PROBLEM DETAILS:
Below are records; how many of their lines contain "guidance"? Answer with only the number.

DATA EXCERPTS:
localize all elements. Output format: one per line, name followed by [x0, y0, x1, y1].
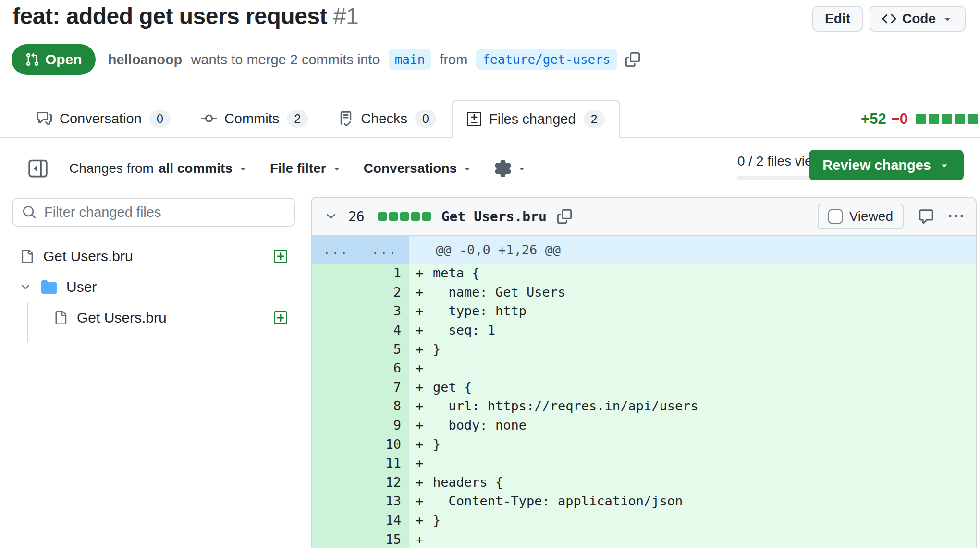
diff-sign: +	[416, 532, 433, 547]
diff-code: url: https://reqres.in/api/users	[433, 398, 698, 413]
chevron-down-icon	[19, 281, 32, 293]
sidebar-collapse-icon[interactable]	[28, 158, 48, 179]
tree-item-nested-file[interactable]: Get Users.bru	[12, 302, 295, 333]
diff-new-line-number: 15	[360, 529, 409, 548]
diff-line[interactable]: 15 +	[312, 529, 976, 548]
diff-old-line-number	[312, 359, 360, 378]
diff-line-content: +}	[409, 339, 976, 359]
diff-new-line-number: 12	[360, 473, 409, 492]
diff-old-line-number	[312, 454, 360, 473]
diff-sign: +	[416, 418, 433, 432]
chevron-down-icon[interactable]	[324, 210, 338, 223]
diff-code: }	[433, 342, 441, 357]
viewed-label: Viewed	[849, 209, 893, 224]
diff-line-content: + url: https://reqres.in/api/users	[409, 396, 976, 416]
diff-line[interactable]: 11 +	[312, 454, 976, 473]
base-branch-chip[interactable]: main	[389, 49, 431, 70]
diff-sign: +	[416, 437, 433, 452]
code-button-label: Code	[902, 11, 936, 26]
hunk-header-row[interactable]: ... ... @@ -0,0 +1,26 @@	[312, 236, 976, 264]
diff-line[interactable]: 5 +}	[312, 339, 976, 359]
diff-new-line-number: 2	[360, 283, 409, 302]
status-badge-label: Open	[45, 51, 82, 68]
tree-item-root-file[interactable]: Get Users.bru	[12, 241, 295, 272]
diff-line[interactable]: 8 + url: https://reqres.in/api/users	[312, 396, 976, 416]
diff-line[interactable]: 9 + body: none	[312, 416, 976, 435]
diff-sign: +	[416, 513, 433, 528]
viewed-checkbox[interactable]	[828, 209, 843, 224]
diff-added-icon	[273, 310, 288, 325]
head-branch-chip[interactable]: feature/get-users	[476, 49, 616, 70]
changes-from-dropdown[interactable]: Changes from all commits	[69, 161, 249, 176]
tab-count: 0	[149, 110, 171, 128]
diff-code: headers {	[433, 475, 503, 490]
diff-file-header: 26 Get Users.bru Viewed	[312, 198, 976, 236]
triangle-down-icon	[516, 163, 527, 174]
diff-line[interactable]: 14 +}	[312, 511, 976, 530]
comment-icon[interactable]	[918, 208, 934, 225]
diff-settings-dropdown[interactable]	[494, 160, 527, 177]
file-tree: Get Users.bru User Get Users.bru	[12, 241, 295, 333]
diff-code: type: http	[433, 303, 527, 318]
tab-checks[interactable]: Checks 0	[323, 99, 452, 138]
diff-code: seq: 1	[433, 323, 495, 337]
edit-button[interactable]: Edit	[812, 6, 863, 32]
diff-line[interactable]: 2 + name: Get Users	[312, 283, 976, 302]
kebab-icon[interactable]	[949, 209, 963, 224]
tab-label: Files changed	[489, 111, 576, 127]
diff-line[interactable]: 12 +headers {	[312, 473, 976, 492]
git-pull-request-icon	[25, 52, 39, 67]
gear-icon	[494, 160, 512, 177]
diff-old-line-number	[312, 473, 360, 492]
pr-author[interactable]: helloanoop	[108, 52, 183, 68]
file-diffstat-blocks	[378, 212, 431, 221]
copy-branch-icon[interactable]	[625, 52, 640, 67]
tree-item-folder-user[interactable]: User	[12, 272, 295, 302]
triangle-down-icon	[462, 163, 473, 174]
pr-from-text: from	[436, 52, 471, 68]
diff-line[interactable]: 3 + type: http	[312, 301, 976, 321]
tree-item-label: Get Users.bru	[77, 310, 167, 326]
checklist-icon	[339, 111, 353, 126]
diff-sign: +	[416, 265, 433, 280]
diff-code: body: none	[433, 418, 527, 432]
tab-commits[interactable]: Commits 2	[186, 99, 323, 138]
diff-panel: 26 Get Users.bru Viewed ... ... @@ -0,0 …	[311, 197, 977, 548]
diff-line[interactable]: 1 +meta {	[312, 264, 976, 283]
review-changes-button[interactable]: Review changes	[809, 150, 964, 180]
viewed-button[interactable]: Viewed	[818, 204, 904, 229]
diff-line-content: +	[409, 359, 976, 378]
file-filter-label: File filter	[270, 161, 326, 176]
diff-filename[interactable]: Get Users.bru	[441, 209, 547, 225]
diff-new-line-number: 14	[360, 511, 409, 530]
diff-new-line-number: 1	[360, 264, 409, 283]
pr-description: helloanoop wants to merge 2 commits into…	[108, 49, 640, 70]
diff-line[interactable]: 4 + seq: 1	[312, 321, 976, 340]
diff-line[interactable]: 10 +}	[312, 434, 976, 454]
page-title: feat: added get users request #1	[12, 3, 358, 29]
pr-desc-text: wants to merge 2 commits into	[187, 52, 383, 68]
tab-conversation[interactable]: Conversation 0	[21, 99, 186, 138]
tree-item-label: Get Users.bru	[43, 248, 133, 264]
copy-filename-icon[interactable]	[557, 209, 572, 224]
tab-files-changed[interactable]: Files changed 2	[452, 100, 620, 138]
code-button[interactable]: Code	[870, 6, 966, 32]
conversations-label: Conversations	[364, 161, 457, 176]
filter-files-input[interactable]	[44, 204, 285, 220]
file-filter-dropdown[interactable]: File filter	[270, 161, 343, 176]
code-icon	[882, 12, 896, 26]
triangle-down-icon	[331, 163, 343, 174]
file-tree-sidebar: Get Users.bru User Get Users.bru	[12, 198, 295, 333]
diff-old-line-number	[312, 511, 360, 530]
diff-old-line-number	[312, 301, 360, 321]
diff-new-line-number: 13	[360, 492, 409, 511]
diff-line[interactable]: 7 +get {	[312, 378, 976, 397]
file-icon	[20, 250, 34, 263]
diff-line[interactable]: 6 +	[312, 359, 976, 378]
conversations-dropdown[interactable]: Conversations	[364, 161, 474, 176]
diff-line[interactable]: 13 + Content-Type: application/json	[312, 492, 976, 511]
tab-label: Conversation	[60, 111, 142, 127]
diff-sign: +	[416, 342, 433, 357]
diff-line-content: +	[409, 454, 976, 473]
diff-sign: +	[416, 360, 433, 375]
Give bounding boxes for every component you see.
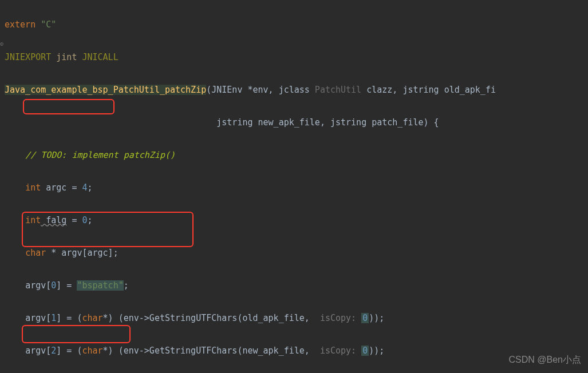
gutter-override-icon[interactable]: ⊙ xyxy=(0,38,3,49)
code-line: char * argv[argc]; xyxy=(5,245,583,261)
code-line: argv[2] = (char*) (env->GetStringUTFChar… xyxy=(5,343,583,359)
code-line: argv[0] = "bspatch"; xyxy=(5,277,583,294)
code-line: int argc = 4; xyxy=(5,180,583,196)
watermark: CSDN @Ben小点 xyxy=(509,351,582,368)
code-line: jstring new_apk_file, jstring patch_file… xyxy=(5,114,583,131)
code-line: int falg = 0; xyxy=(5,212,583,229)
code-line: argv[1] = (char*) (env->GetStringUTFChar… xyxy=(5,310,583,327)
code-line: JNIEXPORT jint JNICALL xyxy=(5,49,583,66)
code-editor[interactable]: extern "C" JNIEXPORT jint JNICALL Java_c… xyxy=(0,0,588,373)
code-line: extern "C" xyxy=(5,17,583,33)
code-line: // TODO: implement patchZip() xyxy=(5,147,583,164)
code-line: Java_com_example_bsp_PatchUtil_patchZip(… xyxy=(5,82,583,98)
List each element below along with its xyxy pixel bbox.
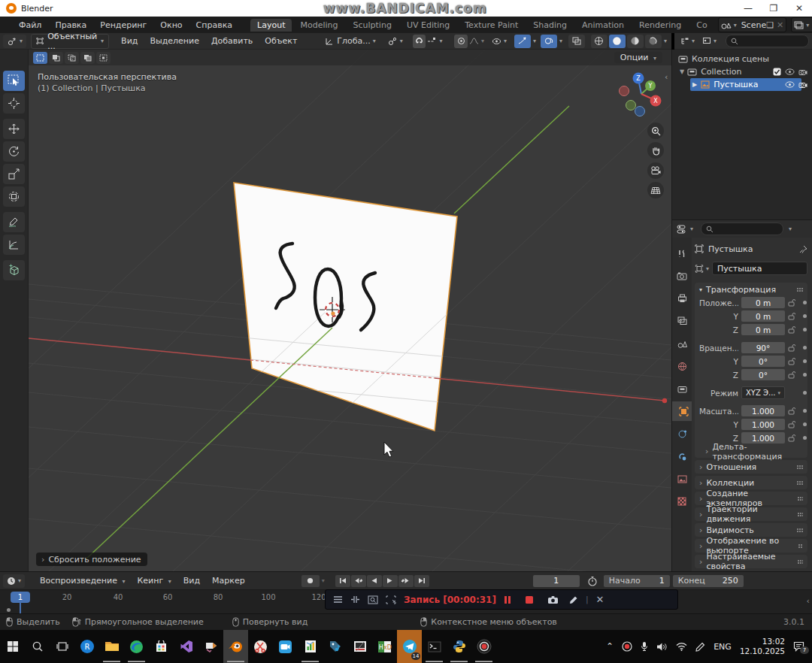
app-screen-camera[interactable] xyxy=(273,630,298,663)
app-terminal[interactable] xyxy=(422,630,447,663)
lock-icon[interactable] xyxy=(788,325,795,334)
play-reverse-button[interactable] xyxy=(367,575,382,587)
proportional-falloff-dropdown[interactable]: ▾ xyxy=(468,35,486,48)
app-music-tag[interactable] xyxy=(323,630,347,663)
animate-dot[interactable] xyxy=(803,409,807,413)
menu-view[interactable]: Вид xyxy=(115,35,144,47)
scale-y-field[interactable]: 1.000 xyxy=(741,419,785,430)
panel-instancing[interactable]: ›Создание экземпляров xyxy=(695,492,807,505)
tray-speaker-icon[interactable] xyxy=(656,642,668,652)
menu-window[interactable]: Окно xyxy=(153,19,189,32)
collection-checkbox[interactable] xyxy=(773,68,781,76)
tool-rotate[interactable] xyxy=(3,141,25,162)
object-name-input[interactable]: Пустышка xyxy=(712,262,807,275)
tray-microphone-icon[interactable] xyxy=(641,641,648,652)
animate-dot[interactable] xyxy=(803,422,807,426)
frame-start-field[interactable]: Начало 1 xyxy=(604,575,670,587)
tab-world[interactable] xyxy=(672,356,692,376)
operator-panel[interactable]: › Сбросить положение xyxy=(36,552,147,566)
shading-solid-button[interactable] xyxy=(609,35,626,48)
app-scissors[interactable] xyxy=(248,630,273,663)
rotation-y-field[interactable]: 0° xyxy=(741,356,785,367)
playhead[interactable]: 1 xyxy=(11,592,30,603)
workspace-tab-uvediting[interactable]: UV Editing xyxy=(400,19,456,32)
viewlayer-selector[interactable]: ▾ ViewLayer ❏ ✕ xyxy=(791,17,812,32)
visibility-dropdown[interactable]: ▾ xyxy=(490,35,508,48)
rotation-x-field[interactable]: 90° xyxy=(741,342,785,353)
workspace-tab-sculpting[interactable]: Sculpting xyxy=(347,19,398,32)
recorder-menu-icon[interactable] xyxy=(333,595,343,604)
show-overlays-toggle[interactable] xyxy=(541,35,557,48)
shading-rendered-button[interactable] xyxy=(645,35,662,48)
scene-new-icon[interactable]: ❏ xyxy=(766,20,774,30)
tab-constraints[interactable] xyxy=(672,447,692,466)
app-radmin[interactable]: R xyxy=(74,630,99,663)
lock-icon[interactable] xyxy=(788,371,795,379)
animate-dot[interactable] xyxy=(803,391,807,395)
select-mode-new[interactable] xyxy=(33,52,47,64)
app-file-explorer[interactable] xyxy=(99,630,124,663)
tab-physics[interactable] xyxy=(672,424,692,444)
panel-custom-properties[interactable]: ›Настраиваемые свойства xyxy=(695,555,807,568)
location-z-field[interactable]: 0 m xyxy=(741,324,785,335)
animate-dot[interactable] xyxy=(803,346,807,350)
tab-scene[interactable] xyxy=(672,334,692,353)
xray-toggle[interactable] xyxy=(568,35,585,48)
viewport-3d[interactable]: Опции ▾ Пользовательская перспектива (1)… xyxy=(29,50,671,571)
ortho-grid-button[interactable] xyxy=(647,182,664,198)
panel-collections[interactable]: ›Коллекции xyxy=(695,476,807,489)
tool-scale[interactable] xyxy=(3,164,25,184)
close-button[interactable]: ✕ xyxy=(786,0,812,17)
app-edge[interactable] xyxy=(124,630,149,663)
menu-object[interactable]: Объект xyxy=(259,35,303,47)
auto-keying-button[interactable] xyxy=(301,575,320,587)
workspace-tab-rendering[interactable]: Rendering xyxy=(632,19,688,32)
tool-cursor[interactable] xyxy=(3,93,25,114)
tool-transform[interactable] xyxy=(3,186,25,207)
app-microsoft-store[interactable] xyxy=(149,630,174,663)
recorder-compact-icon[interactable] xyxy=(350,595,360,604)
menu-file[interactable]: Файл xyxy=(12,19,48,32)
stopwatch-icon[interactable] xyxy=(587,576,598,586)
tab-tool[interactable] xyxy=(672,244,692,263)
stop-button[interactable] xyxy=(525,595,534,604)
app-bandicam[interactable] xyxy=(471,630,496,663)
recorder-region-icon[interactable] xyxy=(386,595,396,604)
transform-panel-header[interactable]: ▾ Трансформация xyxy=(695,283,807,296)
object-render-camera-icon[interactable] xyxy=(798,81,807,89)
show-gizmo-toggle[interactable] xyxy=(514,35,531,48)
frame-end-field[interactable]: Конец 250 xyxy=(673,575,744,587)
properties-search-input[interactable] xyxy=(701,223,783,235)
jump-next-keyframe-button[interactable] xyxy=(398,575,414,587)
recorder-close-button[interactable]: ✕ xyxy=(596,594,604,605)
recorder-zoom-region-icon[interactable] xyxy=(368,595,378,604)
current-frame-field[interactable]: 1 xyxy=(533,575,580,587)
scene-selector[interactable]: ▾ Scene ❏ ✕ xyxy=(718,17,787,32)
timeline-editor-dropdown[interactable]: ▾ xyxy=(3,574,25,588)
tool-measure[interactable] xyxy=(3,235,25,255)
properties-editor-icon[interactable] xyxy=(677,225,688,234)
app-telegram[interactable]: 14 xyxy=(397,630,422,663)
mode-dropdown[interactable]: Объектный ... ▾ xyxy=(31,34,109,49)
object-expand-caret[interactable]: ▶ xyxy=(692,81,697,88)
tab-texture[interactable] xyxy=(672,492,692,511)
outliner-row-scene-collection[interactable]: Коллекция сцены xyxy=(672,53,812,65)
tool-select-box[interactable] xyxy=(3,71,25,91)
tab-object[interactable] xyxy=(672,401,693,421)
transform-orientation-dropdown[interactable]: Глоба... ▾ xyxy=(321,35,380,48)
outliner-search-input[interactable] xyxy=(726,35,809,47)
tool-move[interactable] xyxy=(3,119,25,139)
pin-icon[interactable] xyxy=(799,245,807,253)
outliner-row-collection[interactable]: ▼ Collection xyxy=(672,65,812,78)
outliner-display-mode-dropdown[interactable]: ▾ xyxy=(679,35,696,48)
animate-dot[interactable] xyxy=(803,314,807,318)
panel-viewport-display[interactable]: ›Отображение во вьюпорте xyxy=(695,539,807,552)
app-paint3d[interactable] xyxy=(198,630,223,663)
menu-select[interactable]: Выделение xyxy=(144,35,205,47)
pivot-point-dropdown[interactable]: ▾ xyxy=(384,35,407,48)
collection-render-camera-icon[interactable] xyxy=(798,68,807,76)
menu-render[interactable]: Рендеринг xyxy=(93,19,153,32)
snap-toggle[interactable] xyxy=(413,35,426,48)
camera-view-button[interactable] xyxy=(647,162,664,179)
animate-dot[interactable] xyxy=(803,328,807,332)
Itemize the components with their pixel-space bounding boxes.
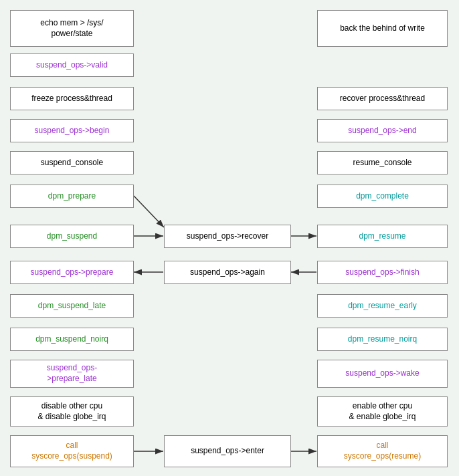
diagram: echo mem > /sys/ power/stateback the beh… <box>0 0 459 476</box>
disable_cpu: disable other cpu & disable globe_irq <box>10 396 134 427</box>
suspend_again: suspend_ops->again <box>164 261 291 284</box>
dpm_prepare: dpm_prepare <box>10 185 134 208</box>
dpm_resume_noirq: dpm_resume_noirq <box>317 328 448 351</box>
dpm_resume_early: dpm_resume_early <box>317 294 448 318</box>
dpm_suspend: dpm_suspend <box>10 225 134 248</box>
suspend_finish: suspend_ops->finish <box>317 261 448 284</box>
recover_process: recover process&thread <box>317 87 448 110</box>
suspend_end: suspend_ops->end <box>317 119 448 142</box>
call_suspend: call syscore_ops(suspend) <box>10 435 134 467</box>
suspend_prepare: suspend_ops->prepare <box>10 261 134 284</box>
dpm_resume: dpm_resume <box>317 225 448 248</box>
dpm_complete: dpm_complete <box>317 185 448 208</box>
dpm_suspend_late: dpm_suspend_late <box>10 294 134 318</box>
suspend_prepare_late: suspend_ops- >prepare_late <box>10 360 134 388</box>
call_resume: call syscore_ops(resume) <box>317 435 448 467</box>
suspend_console: suspend_console <box>10 151 134 174</box>
suspend_recover: suspend_ops->recover <box>164 225 291 248</box>
dpm_suspend_noirq: dpm_suspend_noirq <box>10 328 134 351</box>
freeze_process: freeze process&thread <box>10 87 134 110</box>
suspend_valid: suspend_ops->valid <box>10 53 134 77</box>
suspend_enter: suspend_ops->enter <box>164 435 291 467</box>
enable_cpu: enable other cpu & enable globe_irq <box>317 396 448 427</box>
svg-line-7 <box>134 196 164 227</box>
suspend_wake: suspend_ops->wake <box>317 360 448 388</box>
suspend_begin: suspend_ops->begin <box>10 119 134 142</box>
resume_console: resume_console <box>317 151 448 174</box>
echo_mem: echo mem > /sys/ power/state <box>10 10 134 47</box>
back_write: back the behind of write <box>317 10 448 47</box>
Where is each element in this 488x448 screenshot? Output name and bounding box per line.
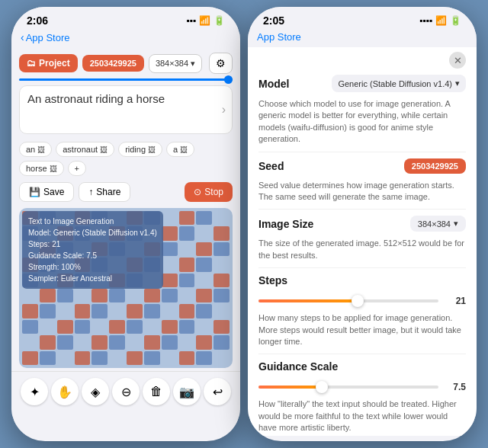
pixel-cell xyxy=(57,335,73,349)
stop-button[interactable]: ⊙ Stop xyxy=(185,182,233,202)
pixel-cell xyxy=(196,320,212,334)
project-icon: 🗂 xyxy=(27,58,36,69)
stop-label: Stop xyxy=(204,187,223,197)
gen-line6: Sampler: Euler Ancestral xyxy=(28,273,157,284)
tag-astronaut-icon: 🖼 xyxy=(100,146,108,154)
pixel-cell xyxy=(127,320,143,334)
pixel-cell xyxy=(214,351,230,365)
steps-row: Steps xyxy=(248,268,477,293)
signal-icon-right: ▪▪▪▪ xyxy=(419,15,432,26)
time-left: 2:06 xyxy=(27,14,48,27)
trash-icon: 🗑 xyxy=(150,385,162,398)
pixel-cell xyxy=(92,320,108,334)
pixel-cell xyxy=(162,320,178,334)
tool-trash-button[interactable]: 🗑 xyxy=(143,378,170,405)
pixel-cell xyxy=(214,304,230,318)
pixel-cell xyxy=(196,226,212,240)
pixel-cell xyxy=(92,351,108,365)
status-bar-right: 2:05 ▪▪▪▪ 📶 🔋 xyxy=(248,7,477,30)
battery-icon-right: 🔋 xyxy=(450,15,461,26)
pixel-cell xyxy=(162,226,178,240)
gen-info-overlay: Text to Image Generation Model: Generic … xyxy=(22,211,163,289)
nav-bar-left: ‹ App Store xyxy=(11,30,240,48)
guidance-fill xyxy=(258,386,322,389)
nav-bar-right: App Store xyxy=(248,30,477,47)
stop-icon: ⊙ xyxy=(194,187,201,197)
steps-thumb[interactable] xyxy=(352,295,364,307)
gen-line2: Model: Generic (Stable Diffusion v1.4) xyxy=(28,227,157,238)
steps-track xyxy=(258,299,438,302)
pixel-cell xyxy=(57,304,73,318)
model-desc: Choose which model to use for image gene… xyxy=(248,98,477,152)
pixel-cell xyxy=(162,289,178,302)
remove-icon: ⊖ xyxy=(121,385,131,399)
gen-line1: Text to Image Generation xyxy=(28,216,157,227)
pixel-cell xyxy=(214,289,230,302)
pixel-cell xyxy=(214,274,230,287)
tool-camera-button[interactable]: 📷 xyxy=(173,378,201,405)
adjust-button[interactable]: ⚙ xyxy=(209,53,233,74)
model-select[interactable]: Generic (Stable Diffusion v1.4) ▾ xyxy=(332,75,466,92)
pixel-cell xyxy=(22,320,38,334)
progress-track xyxy=(19,78,233,81)
pixel-cell xyxy=(144,320,160,334)
camera-icon: 📷 xyxy=(179,385,194,399)
tool-hand-button[interactable]: ✋ xyxy=(51,378,79,405)
prompt-area[interactable]: An astronaut riding a horse › xyxy=(19,85,233,134)
pixel-cell xyxy=(196,335,212,349)
gen-line5: Strength: 100% xyxy=(28,261,157,273)
pixel-cell xyxy=(144,289,160,302)
pixel-cell xyxy=(127,351,143,365)
pixel-cell xyxy=(109,320,125,334)
image-size-select[interactable]: 384×384 ▾ xyxy=(410,216,466,232)
tool-magic-button[interactable]: ✦ xyxy=(21,378,48,405)
tag-an-label: an xyxy=(26,145,35,154)
steps-label: Steps xyxy=(258,274,287,286)
pixel-cell xyxy=(92,289,108,302)
size-button[interactable]: 384×384 ▾ xyxy=(149,54,202,73)
undo-icon: ↩ xyxy=(213,385,223,399)
pixel-cell xyxy=(109,289,125,302)
tool-eraser-button[interactable]: ◈ xyxy=(82,378,109,405)
pixel-cell xyxy=(196,289,212,302)
pixel-cell xyxy=(109,304,125,318)
save-button[interactable]: 💾 Save xyxy=(19,182,74,202)
tag-an[interactable]: an 🖼 xyxy=(19,142,52,157)
project-button[interactable]: 🗂 Project xyxy=(19,54,78,72)
image-size-value: 384×384 xyxy=(418,219,451,229)
left-phone: 2:06 ▪▪▪ 📶 🔋 ‹ App Store 🗂 Project 25034… xyxy=(11,7,240,441)
toolbar-row: 🗂 Project 2503429925 384×384 ▾ ⚙ xyxy=(11,48,240,78)
right-phone: 2:05 ▪▪▪▪ 📶 🔋 App Store ✕ Model Gener xyxy=(248,7,477,441)
tool-undo-button[interactable]: ↩ xyxy=(204,378,231,405)
model-label: Model xyxy=(258,78,289,90)
back-button-left[interactable]: ‹ App Store xyxy=(21,31,70,43)
close-button[interactable]: ✕ xyxy=(449,52,466,69)
tag-riding[interactable]: riding 🖼 xyxy=(118,142,162,157)
pixel-cell xyxy=(57,351,73,365)
pixel-cell xyxy=(162,335,178,349)
action-row: 💾 Save ↑ Share ⊙ Stop xyxy=(11,179,240,205)
pixel-cell xyxy=(22,289,38,302)
guidance-value: 7.5 xyxy=(445,382,466,392)
tool-remove-button[interactable]: ⊖ xyxy=(112,378,140,405)
model-value: Generic (Stable Diffusion v1.4) xyxy=(338,79,452,88)
pixel-cell xyxy=(75,335,91,349)
guidance-thumb[interactable] xyxy=(316,381,328,393)
pixel-cell xyxy=(162,351,178,365)
pixel-cell xyxy=(162,258,178,271)
prompt-expand-icon: › xyxy=(222,103,226,117)
steps-slider-row: 21 xyxy=(248,293,477,312)
seed-button[interactable]: 2503429925 xyxy=(82,55,144,72)
tag-plus[interactable]: + xyxy=(68,161,86,176)
image-size-label: Image Size xyxy=(258,218,313,230)
share-button[interactable]: ↑ Share xyxy=(79,182,130,202)
tag-a[interactable]: a 🖼 xyxy=(166,142,194,157)
tag-horse[interactable]: horse 🖼 xyxy=(19,161,64,176)
pixel-cell xyxy=(179,242,195,256)
pixel-cell xyxy=(144,335,160,349)
seed-value[interactable]: 2503429925 xyxy=(404,158,466,174)
tag-astronaut[interactable]: astronaut 🖼 xyxy=(56,142,114,157)
back-label-right[interactable]: App Store xyxy=(257,31,301,43)
size-chevron-icon: ▾ xyxy=(191,59,195,69)
steps-value: 21 xyxy=(445,296,466,306)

RESPONSE TO THIS EXERCISE:
3